The task: The complete listing goes into the output exactly, without its pictures.

%%

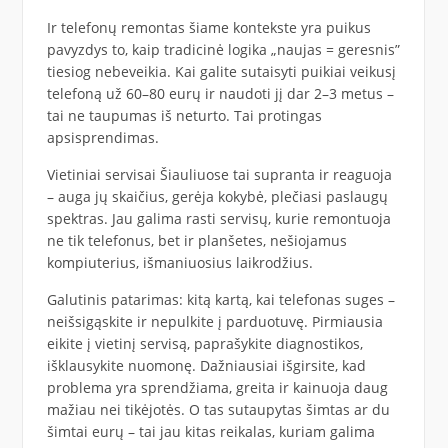
Ir telefonų remontas šiame kontekste yra puikus
pavyzdys to, kaip tradicinė logika „naujas = geresnis”
tiesiog nebeveikia. Kai galite sutaisyti puikiai veikusį
telefoną už 60–80 eurų ir naudoti jį dar 2–3 metus –
tai ne taupumas iš neturto. Tai protingas
apsisprendimas.
Vietiniai servisai Šiauliuose tai supranta ir reaguoja
– auga jų skaičius, gerėja kokybė, plečiasi paslaugų
spektras. Jau galima rasti servisų, kurie remontuoja
ne tik telefonus, bet ir planšetes, nešiojamus
kompiuterius, išmaniuosius laikrodžius.
Galutinis patarimas: kitą kartą, kai telefonas suges –
neišsigąskite ir nepulkite į parduotuvę. Pirmiausia
eikite į vietinį servisą, paprašykite diagnostikos,
išklausykite nuomonę. Dažniausiai išgirsite, kad
problema yra sprendžiama, greita ir kainuoja daug
mažiau nei tikėjotės. O tas sutaupytas šimtas ar du
šimtai eurų – tai jau kitas reikalas, kuriam galima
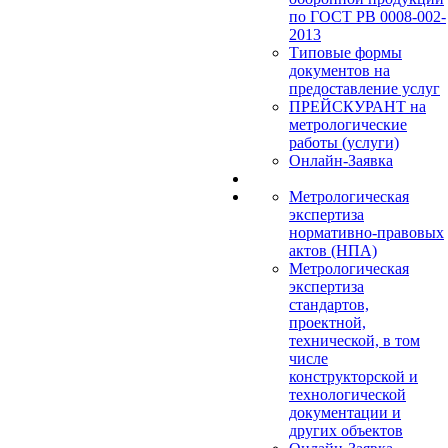
по ГОСТ РВ 0008-002-
2013
Типовые формы
документов на
предоставление услуг
ПРЕЙСКУРАНТ на
метрологические
работы (услуги)
Онлайн-Заявка
Метрологическая
экспертиза
нормативно-правовых
актов (НПА)
Метрологическая
экспертиза
стандартов,
проектной,
технической, в том
числе
конструкторской и
технологической
документации и
других объектов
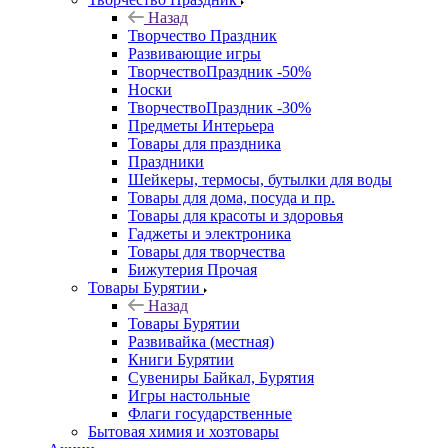
Назад
Творчество Праздник
Развивающие игры
ТворчествоПраздник -50%
Носки
ТворчествоПраздник -30%
Предметы Интерьера
Товары для праздника
Праздники
Шейкеры, термосы, бутылки для воды
Товары для дома, посуда и пр.
Товары для красоты и здоровья
Гаджеты и электроника
Товары для творчества
Бижутерия Прочая
Товары Бурятии
Назад
Товары Бурятии
Развивайка (местная)
Книги Бурятии
Сувениры Байкал, Бурятия
Игры настольные
Флаги государственные
Бытовая химия и хозтовары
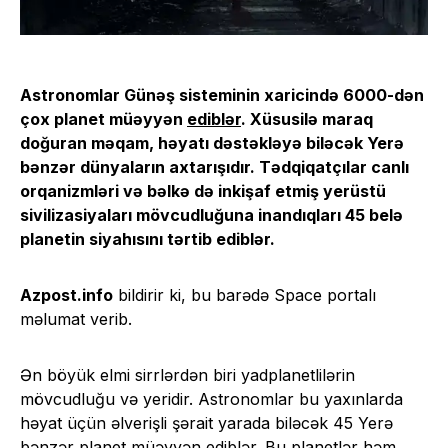
Astronomlar Günəş sisteminin xaricində 6000-dən
çox planet müəyyən
ediblər
. Xüsusilə maraq
doğuran məqam, həyatı dəstəkləyə biləcək Yerə
bənzər dünyaların axtarışıdır. Tədqiqatçılar canlı
orqanizmləri və bəlkə də inkişaf etmiş yerüstü
sivilizasiyaları mövcudluğuna inandıqları 45 belə
planetin siyahısını tərtib ediblər.
Azpost.info
bildirir ki, bu barədə Space portalı
məlumat verib.
Ən böyük elmi sirrlərdən biri yadplanetlilərin
mövcudluğu və yeridir. Astronomlar bu yaxınlarda
həyat üçün əlverişli şərait yarada biləcək 45 Yerə
bənzər planet müəyyən ediblər. Bu planetlər həm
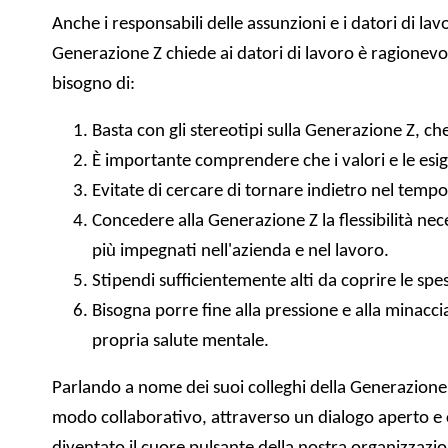
Anche i responsabili delle assunzioni e i datori di la
Generazione Z chiede ai datori di lavoro è ragionevo
bisogno di:
Basta con gli stereotipi sulla Generazione Z, che
È importante comprendere che i valori e le esige
Evitate di cercare di tornare indietro nel temp
Concedere alla Generazione Z la flessibilità nec
più impegnati nell'azienda e nel lavoro.
Stipendi sufficientemente alti da coprire le spe
Bisogna porre fine alla pressione e alla minacc
propria salute mentale.
Parlando a nome dei suoi colleghi della Generazione Z
modo collaborativo, attraverso un dialogo aperto e c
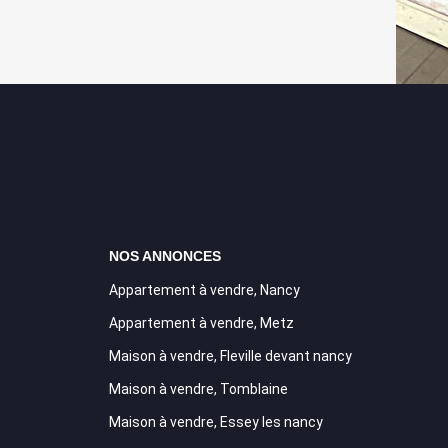
NOS ANNONCES
Appartement à vendre, Nancy
Appartement à vendre, Metz
Maison à vendre, Fleville devant nancy
Maison à vendre, Tomblaine
Maison à vendre, Essey les nancy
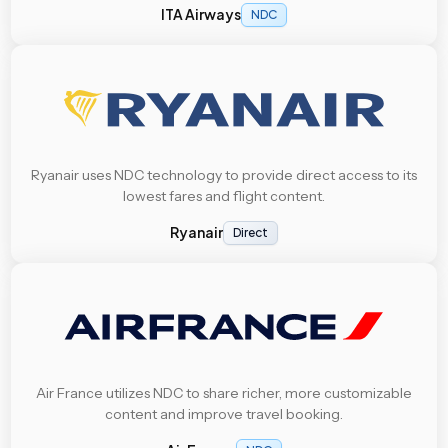
ITA Airways
NDC
Ryanair uses NDC technology to provide direct access to its
lowest fares and flight content.
Ryanair
Direct
Air France utilizes NDC to share richer, more customizable
content and improve travel booking.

%%

Answer area:
Ir telefonų remontas šiame kontekste yra puikus
pavyzdys to, kaip tradicinė logika „naujas = geresnis”
tiesiog nebeveikia. Kai galite sutaisyti puikiai veikusį
telefoną už 60–80 eurų ir naudoti jį dar 2–3 metus –
tai ne taupumas iš neturto. Tai protingas
apsisprendimas.
Vietiniai servisai Šiauliuose tai supranta ir reaguoja
– auga jų skaičius, gerėja kokybė, plečiasi paslaugų
spektras. Jau galima rasti servisų, kurie remontuoja
ne tik telefonus, bet ir planšetes, nešiojamus
kompiuterius, išmaniuosius laikrodžius.
Galutinis patarimas: kitą kartą, kai telefonas suges –
neišsigąskite ir nepulkite į parduotuvę. Pirmiausia
eikite į vietinį servisą, paprašykite diagnostikos,
išklausykite nuomonę. Dažniausiai išgirsite, kad
problema yra sprendžiama, greita ir kainuoja daug
mažiau nei tikėjotės. O tas sutaupytas šimtas ar du
šimtai eurų – tai jau kitas reikalas, kuriam galima
по ГОСТ РВ 0008-002-
2013
Типовые формы
документов на
предоставление услуг
ПРЕЙСКУРАНТ на
метрологические
работы (услуги)
Онлайн-Заявка
Метрологическая
экспертиза
нормативно-правовых
актов (НПА)
Метрологическая
экспертиза
стандартов,
проектной,
технической, в том
числе
конструкторской и
технологической
документации и
других объектов
Назад
Творчество Праздник
Развивающие игры
ТворчествоПраздник -50%
Носки
ТворчествоПраздник -30%
Предметы Интерьера
Товары для праздника
Праздники
Шейкеры, термосы, бутылки для воды
Товары для дома, посуда и пр.
Товары для красоты и здоровья
Гаджеты и электроника
Товары для творчества
Бижутерия Прочая
Товары Бурятии
Назад
Товары Бурятии
Развивайка (местная)
Книги Бурятии
Сувениры Байкал, Бурятия
Игры настольные
Флаги государственные
Бытовая химия и хозтовары
Astronomlar Günəş sisteminin xaricində 6000-dən
çox planet müəyyən
ediblər
. Xüsusilə maraq
doğuran məqam, həyatı dəstəkləyə biləcək Yerə
bənzər dünyaların axtarışıdır. Tədqiqatçılar canlı
orqanizmləri və bəlkə də inkişaf etmiş yerüstü
sivilizasiyaları mövcudluğuna inandıqları 45 belə
planetin siyahısını tərtib ediblər.
Azpost.info
bildirir ki, bu barədə Space portalı
məlumat verib.
Ən böyük elmi sirrlərdən biri yadplanetlilərin
mövcudluğu və yeridir. Astronomlar bu yaxınlarda
həyat üçün əlverişli şərait yarada biləcək 45 Yerə
bənzər planet müəyyən ediblər. Bu planetlər həm
Anche i responsabili delle assunzioni e i datori di la
Generazione Z chiede ai datori di lavoro è ragionevo
bisogno di:
Basta con gli stereotipi sulla Generazione Z, che
È importante comprendere che i valori e le esige
Evitate di cercare di tornare indietro nel temp
Concedere alla Generazione Z la flessibilità nec
più impegnati nell'azienda e nel lavoro.
Stipendi sufficientemente alti da coprire le spe
Bisogna porre fine alla pressione e alla minacc
propria salute mentale.
Parlando a nome dei suoi colleghi della Generazione Z
modo collaborativo, attraverso un dialogo aperto e c
NOS ANNONCES
Appartement à vendre, Nancy
Appartement à vendre, Metz
Maison à vendre, Fleville devant nancy
Maison à vendre, Tomblaine
Maison à vendre, Essey les nancy
ITA Airways
NDC
Ryanair uses NDC technology to provide direct access to its
lowest fares and flight content.
Ryanair
Direct
Air France utilizes NDC to share richer, more customizable
content and improve travel booking.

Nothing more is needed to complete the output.